[Stored data entries]
▽

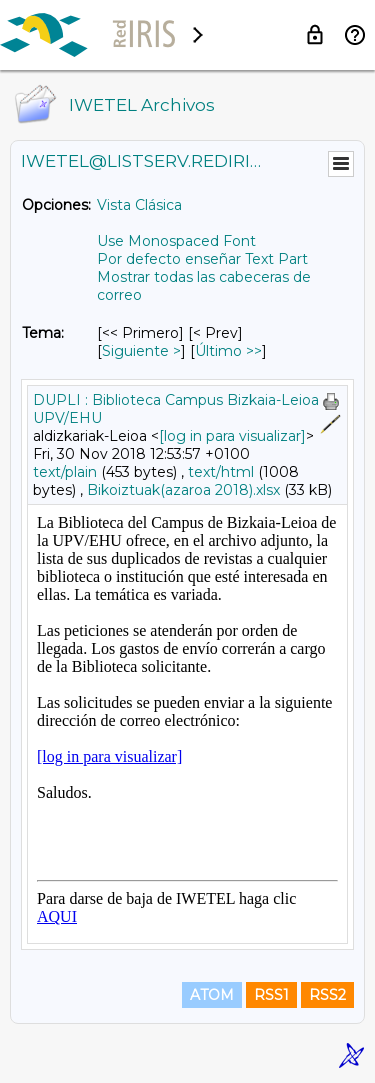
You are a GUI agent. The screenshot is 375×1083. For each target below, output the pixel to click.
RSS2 (327, 995)
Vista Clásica (139, 205)
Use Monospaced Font (176, 241)
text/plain (65, 472)
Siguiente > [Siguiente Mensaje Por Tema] (141, 351)
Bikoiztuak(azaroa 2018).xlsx (183, 490)
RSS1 (271, 995)
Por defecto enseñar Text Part (202, 259)
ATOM (212, 995)
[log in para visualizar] (232, 436)
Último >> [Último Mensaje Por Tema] (228, 351)
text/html (221, 472)
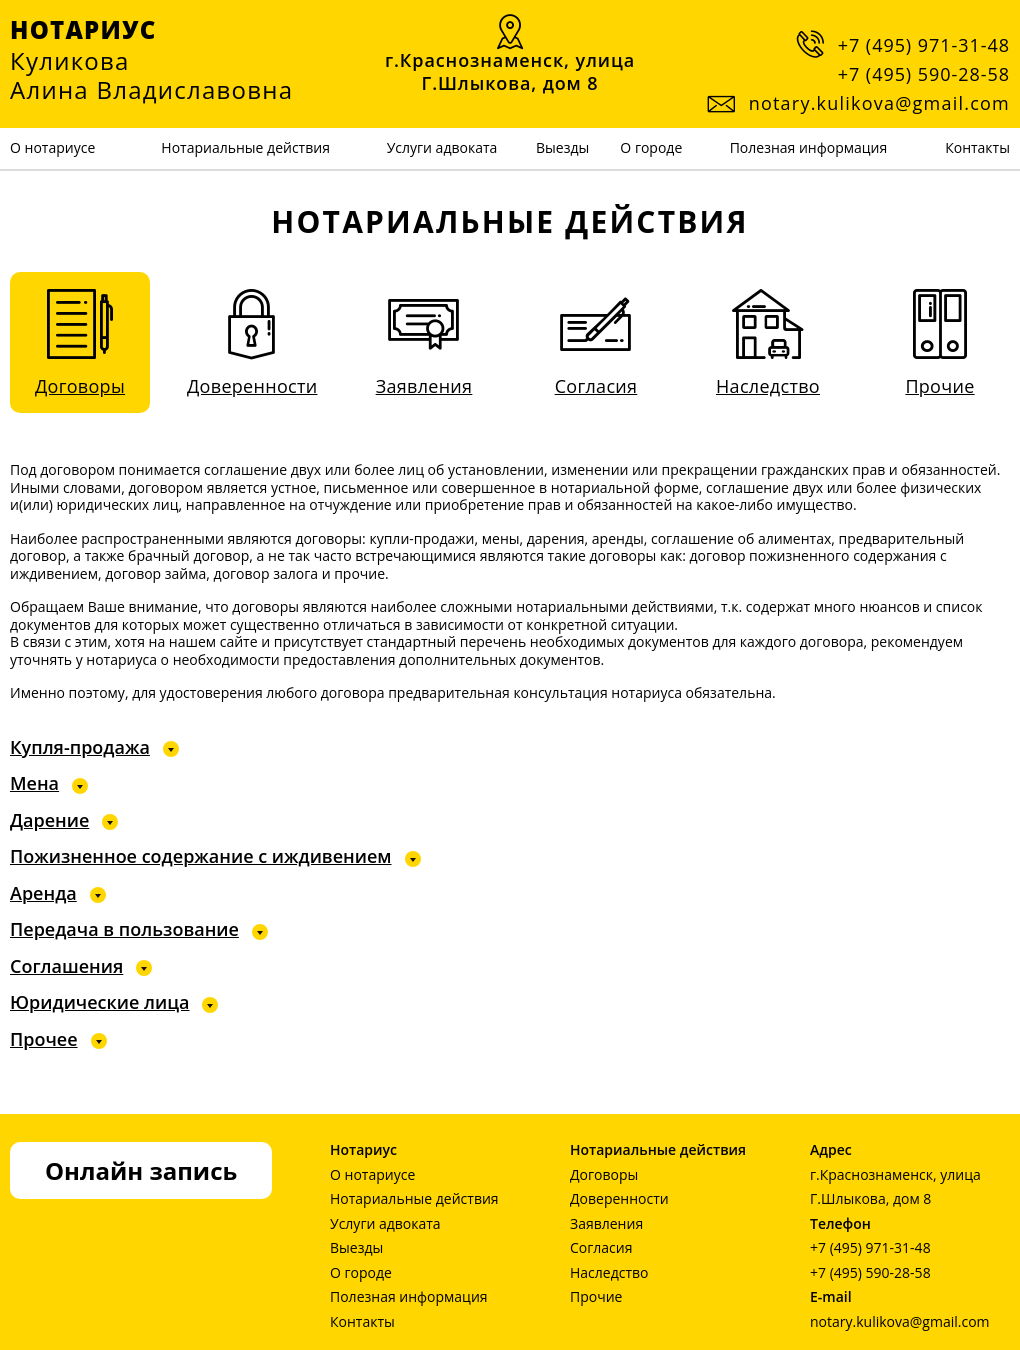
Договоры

△

## Aim of the exercise
Output the entries above verbatim. Omit the images.

## Solved exercise
You are a GUI agent. The screenshot is 375×1083. For each target below, output the pixel to click.
RSS2 (327, 995)
Vista Clásica (139, 205)
Use Monospaced Font (176, 241)
text/plain (65, 472)
Siguiente > [Siguiente Mensaje Por Tema] (141, 351)
Bikoiztuak(azaroa 2018).xlsx (183, 490)
RSS1 (271, 995)
Por defecto enseñar Text Part (202, 259)
ATOM (212, 995)
[log in para visualizar] (232, 436)
Último >> [Último Mensaje Por Tema] (228, 351)
text/html (221, 472)
Договоры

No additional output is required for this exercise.